Owen, a former third grade teacher in the Los Angeles Unified School District, sent her letter of resignation on June 30 — and was surprised when someone from the human resources department responded to her email congratulating her on the decision. 

"It really gave me pause, because I was not happy to be leaving teaching and didn't see it as something to be celebrated," Owen, 48, says. "I felt like I was being forced out of teaching."

She fought back tears while breaking the news to her students. 

"All day, there were kids telling me how excited they were to visit my classroom when we returned in the fall, or how they had hoped their younger sibling would have me next year," Owen says. "I felt a huge amount of guilt telling them I wasn't coming back, like I was abandoning these little kids who needed me." 

Owen says she reached her breaking point "many, many times" over the years, and had debated quitting teaching before — but the 2021-2022 school year pushed her over the edge. 

"Everything immediately shifted in terms of what leadership expected from us," she says. "We went from valuing the whole child and caring about our students as human beings during virtual learning to testing them to death." 

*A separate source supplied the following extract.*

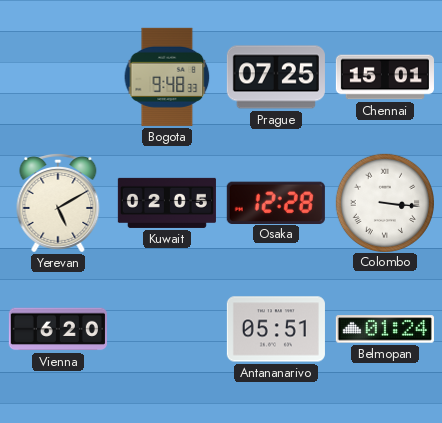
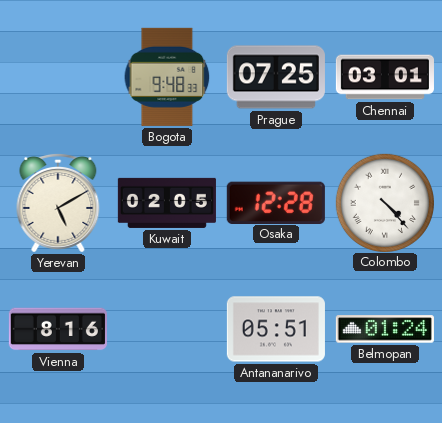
Chennai: 15:01 -> 03:01
Colombo: 3:16 -> 4:23
Vienna: 6:20 -> 8:16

On top of that, many of her students were still struggling with stressors that had cropped up during the pandemic: losing family members to coronavirus, worrying about getting sick with the virus themselves, feeling insecure or timid around their classmates after so much time spent apart. 

"That killed my spirit," Owen says. "At that point, teaching became intolerable, and I couldn't do it anymore." 

She moved to Charlotte weeks after quitting teaching and has been focused on volunteering for causes she's passionate about, like gun reform, and finding a new job — she's interested in pursuing a career in marketing or communications. 

"My heart is still broken," Owen says of her decision to quit. "Part of me still wants to be a teacher, I was proud of it, and really loved it … but I don't think I will step foot in a classroom ever again."